Long day working on cover art for Secret Electric Sorcery. These days I tend to design an 8-page 12cm sized 'booklet' for CD, even though hardly anyone uses CDs anymore - I still like a physical format, so will remain persistent.
I took some photos a few weeks ago, and wanted an orange/black/white colour sceme, so that was easy. The hard part is making things look a little organic. I've not drawn on these (unlike with Sisyphus) but have designed 8 pages and a front and back, which is good going for one day. Things will tweak and change. Here is the cover so far:
The swirl effect on the cover was generated using Genetica, a great tool which is a bit like a graphical version of my music software. This page looks particularly interesting, somewhat electronic:
One concern is that the work is starting to look similar to past album covers - of course, this will happen anyway, and, of course, nothing will be identical. Enya's albums all look similar, as do Enigma's. I've used orange and white in Music of Poetic Objects, and have used the scribbly face parts in the internal covers of Tree of Keys. For a technological looking cover, the music is perhaps my least electronic, but the inspiration for the cover comes from Bowie's Low, and my music does have a similar feeling to that.

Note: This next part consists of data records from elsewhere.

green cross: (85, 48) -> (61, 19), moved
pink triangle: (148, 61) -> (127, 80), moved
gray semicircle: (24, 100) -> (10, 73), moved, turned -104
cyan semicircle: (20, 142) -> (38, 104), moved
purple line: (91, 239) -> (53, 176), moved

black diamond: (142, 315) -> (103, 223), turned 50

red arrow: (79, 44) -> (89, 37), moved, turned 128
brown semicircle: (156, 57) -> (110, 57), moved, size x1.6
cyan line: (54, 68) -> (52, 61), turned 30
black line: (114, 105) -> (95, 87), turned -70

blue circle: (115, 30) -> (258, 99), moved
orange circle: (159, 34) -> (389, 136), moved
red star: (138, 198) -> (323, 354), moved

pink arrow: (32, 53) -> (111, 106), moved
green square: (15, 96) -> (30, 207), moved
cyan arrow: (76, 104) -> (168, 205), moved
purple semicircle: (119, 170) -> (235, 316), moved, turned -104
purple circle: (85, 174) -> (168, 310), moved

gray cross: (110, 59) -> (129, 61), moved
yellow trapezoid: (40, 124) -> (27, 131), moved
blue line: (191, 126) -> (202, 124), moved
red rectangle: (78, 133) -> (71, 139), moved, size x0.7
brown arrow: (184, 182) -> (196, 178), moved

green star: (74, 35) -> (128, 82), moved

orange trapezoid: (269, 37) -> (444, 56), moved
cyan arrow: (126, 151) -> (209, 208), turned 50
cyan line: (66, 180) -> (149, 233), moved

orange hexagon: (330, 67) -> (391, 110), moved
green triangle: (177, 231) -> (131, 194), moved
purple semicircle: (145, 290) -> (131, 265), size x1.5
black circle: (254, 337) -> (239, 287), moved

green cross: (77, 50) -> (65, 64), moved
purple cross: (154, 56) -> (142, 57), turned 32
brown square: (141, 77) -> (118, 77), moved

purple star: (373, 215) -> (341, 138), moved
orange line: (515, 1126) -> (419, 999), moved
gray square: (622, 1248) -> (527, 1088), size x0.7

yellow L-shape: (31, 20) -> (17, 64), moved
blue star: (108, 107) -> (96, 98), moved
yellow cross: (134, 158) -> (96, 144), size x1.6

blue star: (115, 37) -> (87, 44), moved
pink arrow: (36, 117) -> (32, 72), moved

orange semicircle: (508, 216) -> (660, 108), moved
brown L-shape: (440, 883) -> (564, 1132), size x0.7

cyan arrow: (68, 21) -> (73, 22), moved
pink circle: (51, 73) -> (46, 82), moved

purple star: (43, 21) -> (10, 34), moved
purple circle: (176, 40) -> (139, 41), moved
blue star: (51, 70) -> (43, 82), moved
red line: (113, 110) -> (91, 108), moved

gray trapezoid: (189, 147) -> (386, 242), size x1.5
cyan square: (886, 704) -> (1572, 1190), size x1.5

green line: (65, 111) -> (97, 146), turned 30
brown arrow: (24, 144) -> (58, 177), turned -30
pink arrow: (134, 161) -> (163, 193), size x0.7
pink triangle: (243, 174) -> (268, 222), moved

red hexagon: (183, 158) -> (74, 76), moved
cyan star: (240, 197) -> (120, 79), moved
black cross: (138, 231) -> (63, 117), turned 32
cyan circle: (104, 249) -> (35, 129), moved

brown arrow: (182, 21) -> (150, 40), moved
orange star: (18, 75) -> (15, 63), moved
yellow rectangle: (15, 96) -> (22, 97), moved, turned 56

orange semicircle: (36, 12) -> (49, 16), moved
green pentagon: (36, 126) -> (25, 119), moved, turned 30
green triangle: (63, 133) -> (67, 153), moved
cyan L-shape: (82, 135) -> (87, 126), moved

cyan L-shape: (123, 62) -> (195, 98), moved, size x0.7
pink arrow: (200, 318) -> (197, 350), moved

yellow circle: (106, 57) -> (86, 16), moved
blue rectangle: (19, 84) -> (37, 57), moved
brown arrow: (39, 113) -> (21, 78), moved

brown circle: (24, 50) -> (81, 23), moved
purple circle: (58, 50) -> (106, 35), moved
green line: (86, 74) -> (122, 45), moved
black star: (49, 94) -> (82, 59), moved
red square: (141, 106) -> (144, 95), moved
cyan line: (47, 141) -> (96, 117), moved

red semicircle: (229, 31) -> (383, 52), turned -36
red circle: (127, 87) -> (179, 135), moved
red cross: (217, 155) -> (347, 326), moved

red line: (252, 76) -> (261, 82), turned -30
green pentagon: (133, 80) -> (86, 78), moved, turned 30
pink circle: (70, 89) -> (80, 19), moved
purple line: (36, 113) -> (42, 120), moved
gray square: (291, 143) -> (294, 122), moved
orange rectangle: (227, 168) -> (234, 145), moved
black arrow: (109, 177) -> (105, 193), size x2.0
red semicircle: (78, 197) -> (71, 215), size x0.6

To make things more organic I've added some tree images from Queen's Park. This page is interesting because it has the same look as Greek pottery:
I've also managed to fit all of the song lyrics in the booklet for the first time. Any text is difficult because I must use bitmaps, not PDF files with embedded text, so the resolution and print quality is limited. Looking at Pink Floyd's The Wall artwork today reminded me that their lyrics are also images (though very clean, perhaps they are also splines).